Knowledge sharing

So far, nothing suggests that human presence is requisite to knowledge sharing, but Davenport and Prusak coined the term ‘frictions’ to point at a number of cultural factors that may inhibit knowledge sharing (ibid.: 96). Amongst these, lack of trust, lack of common ground (cultural, hierarchical), lack of time and lack of meeting place are noteworthy aspects in terms of the spatial issues discussed here.

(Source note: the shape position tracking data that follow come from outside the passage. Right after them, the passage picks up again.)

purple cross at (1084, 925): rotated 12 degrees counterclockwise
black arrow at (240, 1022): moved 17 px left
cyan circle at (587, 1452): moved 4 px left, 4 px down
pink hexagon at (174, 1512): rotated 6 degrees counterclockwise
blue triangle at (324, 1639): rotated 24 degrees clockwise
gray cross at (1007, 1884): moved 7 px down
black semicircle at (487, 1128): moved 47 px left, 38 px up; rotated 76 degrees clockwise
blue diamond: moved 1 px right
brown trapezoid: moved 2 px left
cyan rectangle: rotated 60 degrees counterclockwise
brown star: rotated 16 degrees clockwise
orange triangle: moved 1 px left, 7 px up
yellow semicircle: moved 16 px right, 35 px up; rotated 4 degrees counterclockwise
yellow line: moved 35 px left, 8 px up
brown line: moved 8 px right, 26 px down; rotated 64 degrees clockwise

Fairly similar results are noted in other disciplines, such as in space syntax theory where it is expressed in more spatial terms that proximity, visibility and layout stimulate interaction. In cognitive science, similar terms are used to discuss factors that contribute to poor synchronizing in human interaction (Argyle and Cook 1976), such as when the subtleties of nonverbal communication are lost (Heath and Luff 1991; Rutter et al. 1984). One such feature is eye contact, which is used as a control mechanism in social behaviour, for example, to signal intimacy. Hence, mutual gaze is important to the establishment of trust, both in real space and in mediated interaction.[31] While the benefits of information technology in facilitating the transmission of data and explicit knowledge were already quite obvious, we have now identified several aspects that can be related to spatial design, and which matter in terms of tacit knowledge sharing. As noted earlier, the relationship between knowledge sharing, human presence and workplace layout is complex, and our aim here has not been to make conclusions, but rather to discuss the expectations of collaborative work practices, and more importantly, whether other means of supporting knowledge sharing in future workplace contexts—for example, remote presence—can be considered as viable solutions. What, in consequence, would be required from workplace design, were organizations to place the same expectations on knowledge sharing in mediated environments? We can use the ‘frictions’ proposed above to discuss whether mediated workplaces support knowledge sharing as adequately as real workplaces. In the following, we will look at recent examples of mediated workplace design to ascertain/discuss whether mediated spaces add to the ‘friction’ in the development of trust, common ground, time and meeting places. Will remote presence, as enabled by the design prototypes, in effect, reduce the frictions? If so, what is the potential for future workplace design within the emerging paradigm of remote presence?

Note 31: Op cit: (Heath and Luff 1992; Heath et al. 1995; Rocco 1998; Acker and Levitt 1987; Ishii and Kobayashi 1992; Fullwood 2006).